表1 STAICの合計得点の平均数値とその変化
実施クラス(人数) | 授業実施前 (A) | 授業実施後 (B) | 変化(B)-(A) |
3年生1クラス(34名) | 29.23 | 24.85 | −4.38** |
**は統計的に意味のある変化である(**:p<0.01)
A 生徒の感想
・男
やっていると眠くなる。でも確かに効果は上がっているようだから、これからも家でやってみようと思う。 ・女 日によっていろいろだけど、いい日は、すごくリラックスできていい感じです。 ・女 最初はこんなことでリラックスできるのかなあと思ったけど、何回かやるうちに呼吸法のあとで掌が熱くなってきた。慣れてくるとリラックスする までの時間がはやくなった。リラックスしている時は本当に気持ちが良かったです。 ・男 10秒呼吸法をはじめて、毎日元気良くできたことです。朝からリラックスできてとても良かった。初めは実感できなかったけれど、数をこなすう ちに毎日すがすがしい気持ちで朝を迎えることができたと思う。 |
B 考察
状態不安の得点結果は、授業実施後は平均得点が下がり統計的にも(t検定による)有意に減少しており、この観点からは生徒の不安を下げる好ましい効果があったと考えられる。

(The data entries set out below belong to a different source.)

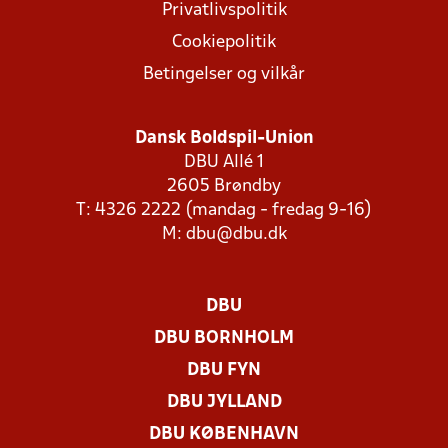
Privatlivspolitik
Cookiepolitik
Betingelser og vilkår
Dansk Boldspil-Union
DBU Allé 1
2605 Brøndby
T: 4326 2222 (mandag - fredag 9-16)
M:
dbu@dbu.dk
DBU
DBU BORNHOLM
DBU FYN
DBU JYLLAND
DBU KØBENHAVN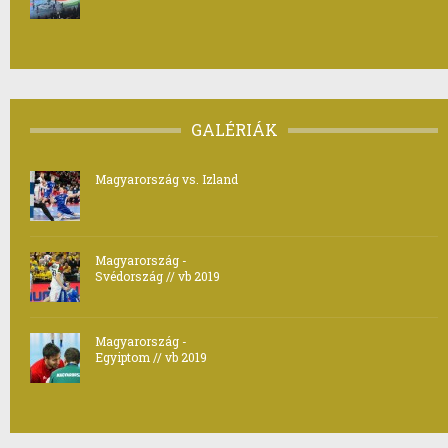
GALÉRIÁK
Magyarország vs. Izland
Magyarország -
Svédország // vb 2019
Magyarország -
Egyiptom // vb 2019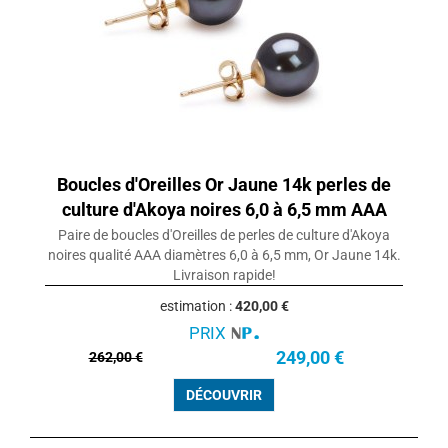
Boucles d'Oreilles Or Jaune 14k perles de
culture d'Akoya noires 6,0 à 6,5 mm AAA
Paire de boucles d'Oreilles de perles de culture d'Akoya
noires qualité AAA diamètres 6,0 à 6,5 mm, Or Jaune 14k.
Livraison rapide!
estimation :
420,00 €
PRIX
249,00 €
262,00 €
DÉCOUVRIR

実施中、隣のクラスが騒がしいなか、教室は一時静寂に包まれた。日常は騒がしい生徒も10秒呼吸法はしないが、机に伏せたり、目を開けてはいるが、邪魔はせずに静かに協力してくれていた。終了後は、ホッとした雰囲気が広がり、その後の連絡も集中して聞けていた。これが呼吸法を実施しない日は私語が多くこちらの連絡も十分にできないことが多いのでその差異は明らかである。約2か月間、週に2〜3回継続して行った。実施中には、教師側からリラックスできるような教示を生徒に与える方法があったのだが、催眠術を連想させることから、1部生徒のあいだで抵抗を示す者がいたので特に言葉かけはしなかった。全体的に閉眼、無言で過ごした。

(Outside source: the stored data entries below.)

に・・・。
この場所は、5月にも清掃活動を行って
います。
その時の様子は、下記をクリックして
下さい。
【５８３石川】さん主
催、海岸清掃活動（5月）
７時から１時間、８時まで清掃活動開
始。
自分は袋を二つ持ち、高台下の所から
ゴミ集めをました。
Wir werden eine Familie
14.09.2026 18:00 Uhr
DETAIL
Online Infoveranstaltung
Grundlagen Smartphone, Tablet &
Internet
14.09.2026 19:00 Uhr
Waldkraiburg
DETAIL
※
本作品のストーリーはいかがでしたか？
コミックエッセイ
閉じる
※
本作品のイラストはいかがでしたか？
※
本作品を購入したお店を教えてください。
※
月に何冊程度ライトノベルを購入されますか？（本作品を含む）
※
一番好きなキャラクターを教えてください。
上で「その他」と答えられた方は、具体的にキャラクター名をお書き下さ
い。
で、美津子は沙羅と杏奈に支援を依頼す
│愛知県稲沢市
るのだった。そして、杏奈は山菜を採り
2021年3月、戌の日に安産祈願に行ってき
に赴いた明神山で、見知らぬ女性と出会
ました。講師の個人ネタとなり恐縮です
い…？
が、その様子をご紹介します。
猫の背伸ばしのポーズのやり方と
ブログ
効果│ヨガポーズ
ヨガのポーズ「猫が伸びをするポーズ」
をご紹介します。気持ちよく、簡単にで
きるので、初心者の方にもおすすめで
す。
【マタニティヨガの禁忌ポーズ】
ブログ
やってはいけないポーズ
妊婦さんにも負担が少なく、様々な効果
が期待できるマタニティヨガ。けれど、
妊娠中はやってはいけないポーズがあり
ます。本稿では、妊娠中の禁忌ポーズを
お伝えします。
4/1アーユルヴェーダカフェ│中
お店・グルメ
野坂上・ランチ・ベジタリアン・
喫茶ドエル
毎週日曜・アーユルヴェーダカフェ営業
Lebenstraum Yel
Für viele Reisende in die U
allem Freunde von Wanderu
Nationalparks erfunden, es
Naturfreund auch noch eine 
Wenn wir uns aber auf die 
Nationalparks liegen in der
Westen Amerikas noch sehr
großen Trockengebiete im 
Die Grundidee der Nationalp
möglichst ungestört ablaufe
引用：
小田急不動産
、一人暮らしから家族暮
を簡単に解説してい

かなり深くリラックスできている生徒がいる一方で、眠くなり、頭がボーッとして次の時間に支障がでるという意見もあった。このため、しっかり消去動作を行う必要性を感じている。短時間でリラックスできる利点はあるものの、一部の生徒には抵抗感が強く出る場合も考えられる。その場合は適切な対処が必要である。授業時やテストなど緊張感を伴う静寂とは違う温かい雰囲気の静寂は、生徒にとっても貴重な時間であったように思う。
2 ストレスマネジメント教育・臨床動作法の実施
脳性マヒの子の肢体不自由を改善するための動作訓練である臨床動作法が、障害者(児)のためだけでなく神経症者・精神病者の心理治療や児童・生徒の教育・指導、とくに、学校ストレスの軽減に役立つことが確かめらた。
私は、富永ら(1998)による、ストレスマネジメント教育の実践を知る機会を得た。そして、11月より翌年3月まで兵庫教育大のストレスマネジメント教育臨床教育研究会と連携し、3年の進路決定の時期と受験のストレスの軽減を目的とした取り組みを継続して、生徒のストレス反応の変化を観察した。

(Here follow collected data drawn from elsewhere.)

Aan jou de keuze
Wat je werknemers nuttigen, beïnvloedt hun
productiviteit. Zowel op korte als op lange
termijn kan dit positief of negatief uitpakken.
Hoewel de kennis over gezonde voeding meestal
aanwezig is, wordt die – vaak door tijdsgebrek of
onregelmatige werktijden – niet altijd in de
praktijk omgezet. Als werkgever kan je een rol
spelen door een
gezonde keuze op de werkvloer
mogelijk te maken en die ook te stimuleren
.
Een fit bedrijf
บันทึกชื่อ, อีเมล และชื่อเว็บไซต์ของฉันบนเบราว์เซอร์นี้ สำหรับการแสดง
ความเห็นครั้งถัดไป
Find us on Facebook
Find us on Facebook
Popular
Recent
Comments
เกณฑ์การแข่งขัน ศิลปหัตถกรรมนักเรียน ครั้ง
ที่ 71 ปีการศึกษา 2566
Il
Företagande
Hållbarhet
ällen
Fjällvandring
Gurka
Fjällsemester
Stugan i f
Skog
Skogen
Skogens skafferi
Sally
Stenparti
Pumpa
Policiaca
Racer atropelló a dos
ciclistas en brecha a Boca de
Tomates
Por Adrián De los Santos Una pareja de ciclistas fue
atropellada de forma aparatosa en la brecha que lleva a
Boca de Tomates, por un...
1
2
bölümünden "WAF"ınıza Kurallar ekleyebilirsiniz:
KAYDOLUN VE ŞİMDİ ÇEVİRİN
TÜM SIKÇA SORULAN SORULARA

@ ストレスマネジメント(臨床動作法)授業前後のSTAICテストの結果
表2 STAICの合計得点の平均数値とその変化
・臨床動作法(肩の上げ下げ)
実施クラス(人数) | 授業実施前 (A) | 授業実施後 (B) | 変化(B)-(A) |
3年生1クラス(34名) | 30.6 | 25.2 | −5.4** |
**は統計的に意味のある変化である(**:p<0.01)
A 生徒の感想
男 とても気が楽になる。体の疲れがとれる。 女 肩が痛いので、ああ疲れているんだなあと思う。やったあとすっきりするので気持ちがよい。 男 肩が痛い。でも、すっとする。 女 肩がこっているときにすると、肩の力が抜けて気持ちがいい。 |
B 考察
状態不安の得点結果は、授業実施後は平均得点が下がり統計的にも(t検定による)有意に減少しており、この観点からは生徒の不安を下げる好ましい効果があったと考えられる。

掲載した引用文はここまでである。